In India, virtues come up in discussions of spirituality. Newspapers with broad readership have daily columns dedicated to it [for example, at right], and the writers, regardless of their faith, draw from a variety of traditions to make their point: Hindu, Buddhist, Christian, Muslim, Sikh, or secular humanist. People also readily engage in the topic. Here, for example, is the opening line of a real email that I once received from a man with a degree in electrical engineering from one of the world-renowned Indian Institutes of Technology. It was sent out to a mailing list of people interested in environmental issues:
Buddha, one day, was in deep thought about worldly activities and the ways of instilling goodness in human beings.
If you're anything like me, you suppressed a chuckle when you read this, or maybe you didn't even bother to suppress. I certainly chortled. Goodness in human beings?! Was he for real?
It's not clear, though, why this elicits a laugh. Don't we want goodness in human beings? Yet, something about the sheer earnestness collides with what must be an entrenched cynicism.
I can think of at least three kinds of cynicism that apply. First, there's what might be called biological cynicism -- a belief that human nature is fixed or sufficiently difficult to change that the effort isn't worthwhile. We can manipulate people's behaviors, but we can't expect people to change intrinsically.

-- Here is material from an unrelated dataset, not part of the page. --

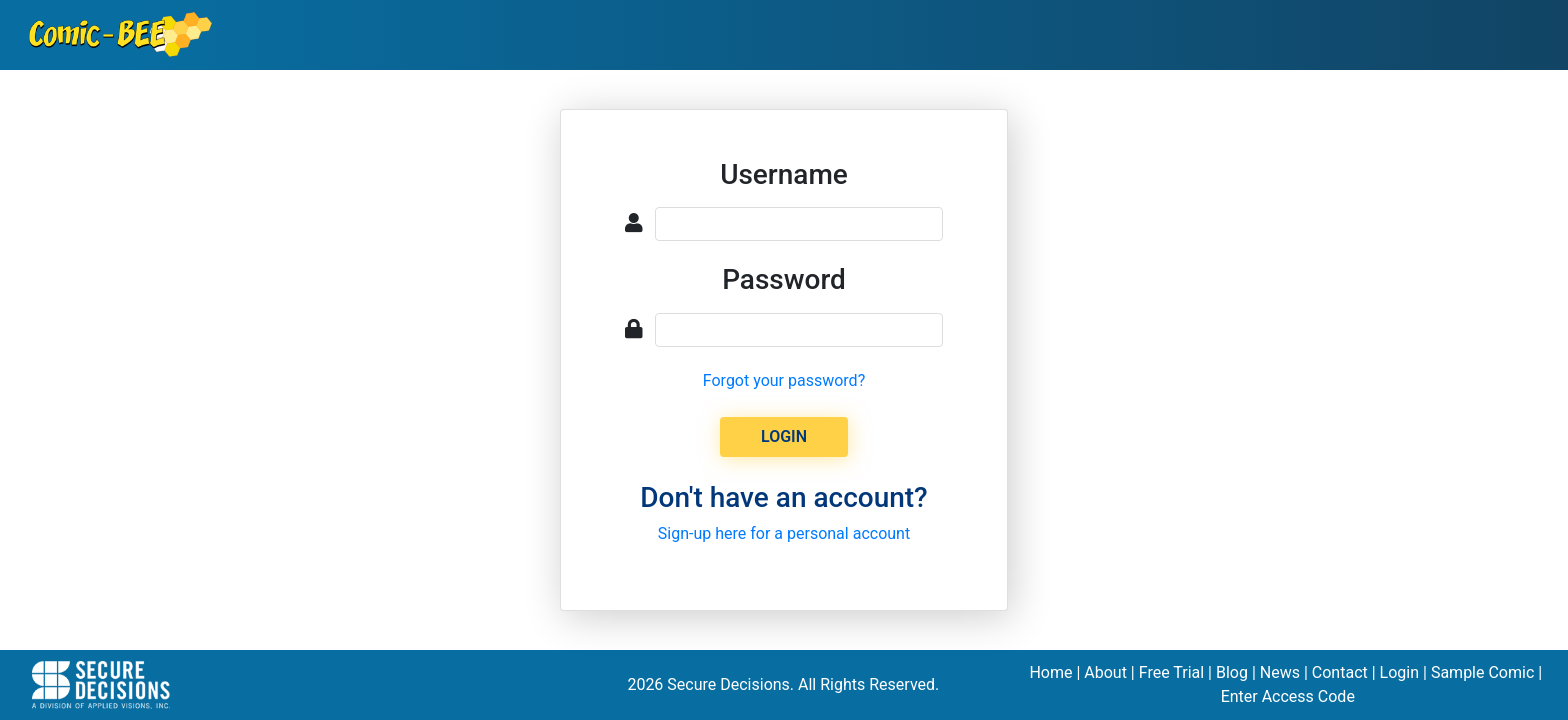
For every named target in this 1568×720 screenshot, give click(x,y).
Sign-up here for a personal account (784, 533)
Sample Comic (1482, 672)
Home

Biological cynicism is built into influential models of policy. For example, classical economics models people as selfish, rational agents and stresses the importance of incentives like money. Behavioral economics has cast doubt on the rational-agent model, and economists readily concede that money isn't the only incentive -- people are said to have different preferences -- yet when policy-makers get down to business, money is the ultimate metric and often the favored instrument.
For most people, though, money is neither the only concern nor the primary concern. The best evidence for this is economists themselves: Here are a set of smart people who are the world's experts on money. If economists were exemplars of their own models, there shouldn't be economists off of Wall Street.
What's more, preferences evolve, often accompanied by new virtues. Among economists I know who've held jobs in banking and finance, several have quit to pursue less lucrative careers, citing desires for more autonomy, intellectual reward, family time, or social impact, all of which reveal additional virtues beyond industriousness.
Of course, it's not just economists. People can and do change.
Second, there's a secular cynicism, the repulsion that some people have for anything that smells of religion. Virtue reeks of it. If you have a disinclination for organized religion, it doesn't help that churchgoers embrace a rhetoric of virtues or that lists of virtues often include traits like chastity.